- Supplied data
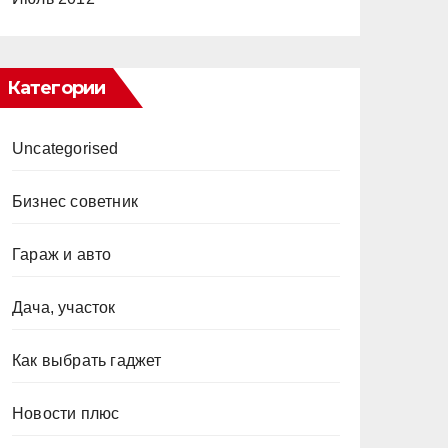
Категории
Uncategorised
Бизнес советник
Гараж и авто
Дача, участок
Как выбрать гаджет
Новости плюс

- What the task requires
Leave the pictures out and output all of the data verbatim.

- Response to the task
Категории
Uncategorised
Бизнес советник
Гараж и авто
Дача, участок
Как выбрать гаджет
Новости плюс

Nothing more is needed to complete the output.